TRY IT: Look through the data below. Collect every line where the word "website" occurs.

═══

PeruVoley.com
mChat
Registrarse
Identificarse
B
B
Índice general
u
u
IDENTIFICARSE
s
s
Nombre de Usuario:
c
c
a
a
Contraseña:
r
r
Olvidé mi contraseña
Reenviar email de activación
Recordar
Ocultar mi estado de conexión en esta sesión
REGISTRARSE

═══

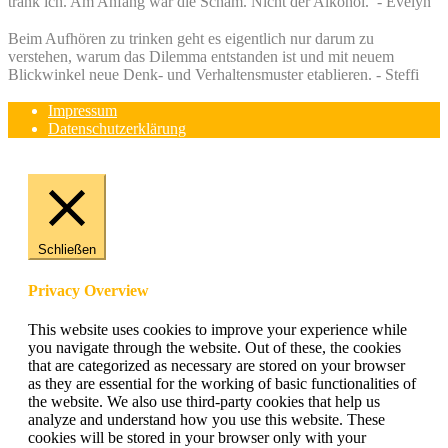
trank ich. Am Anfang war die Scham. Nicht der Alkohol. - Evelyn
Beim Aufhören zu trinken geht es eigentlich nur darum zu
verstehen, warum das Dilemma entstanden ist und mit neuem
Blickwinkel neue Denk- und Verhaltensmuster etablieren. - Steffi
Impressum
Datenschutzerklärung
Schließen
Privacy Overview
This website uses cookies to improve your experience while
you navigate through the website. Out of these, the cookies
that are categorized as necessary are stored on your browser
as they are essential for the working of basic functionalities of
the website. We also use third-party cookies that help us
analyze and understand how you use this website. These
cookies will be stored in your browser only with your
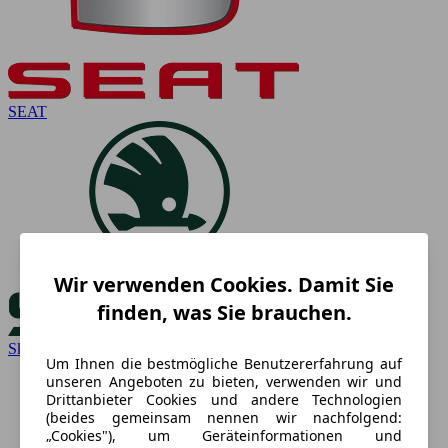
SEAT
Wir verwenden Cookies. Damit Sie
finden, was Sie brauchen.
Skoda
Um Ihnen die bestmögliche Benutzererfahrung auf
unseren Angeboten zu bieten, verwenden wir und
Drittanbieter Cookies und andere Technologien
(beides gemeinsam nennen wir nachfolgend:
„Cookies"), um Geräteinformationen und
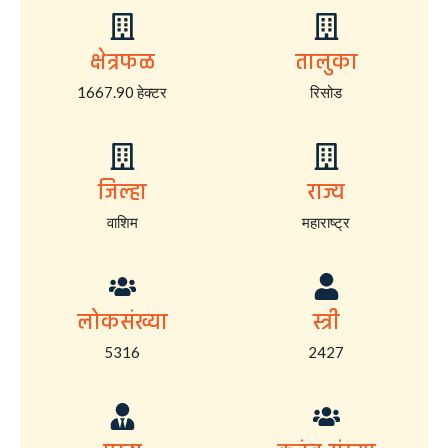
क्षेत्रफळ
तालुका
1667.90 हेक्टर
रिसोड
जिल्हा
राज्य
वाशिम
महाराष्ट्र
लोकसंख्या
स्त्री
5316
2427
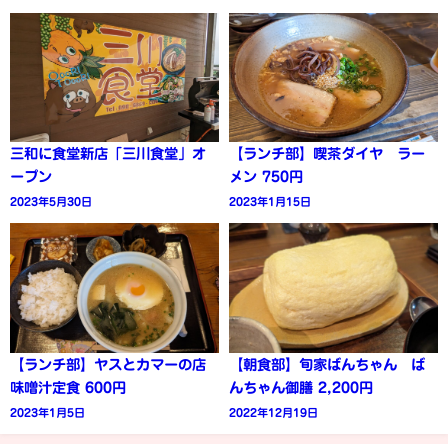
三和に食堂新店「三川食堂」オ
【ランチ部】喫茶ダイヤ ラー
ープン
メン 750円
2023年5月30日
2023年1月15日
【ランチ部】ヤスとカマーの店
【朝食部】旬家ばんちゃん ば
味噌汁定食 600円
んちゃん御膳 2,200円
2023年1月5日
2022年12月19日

═══

SOLUTION TO THE PROBLEM:
This website uses cookies to improve your experience while
you navigate through the website. Out of these, the cookies
the website. We also use third-party cookies that help us
analyze and understand how you use this website. These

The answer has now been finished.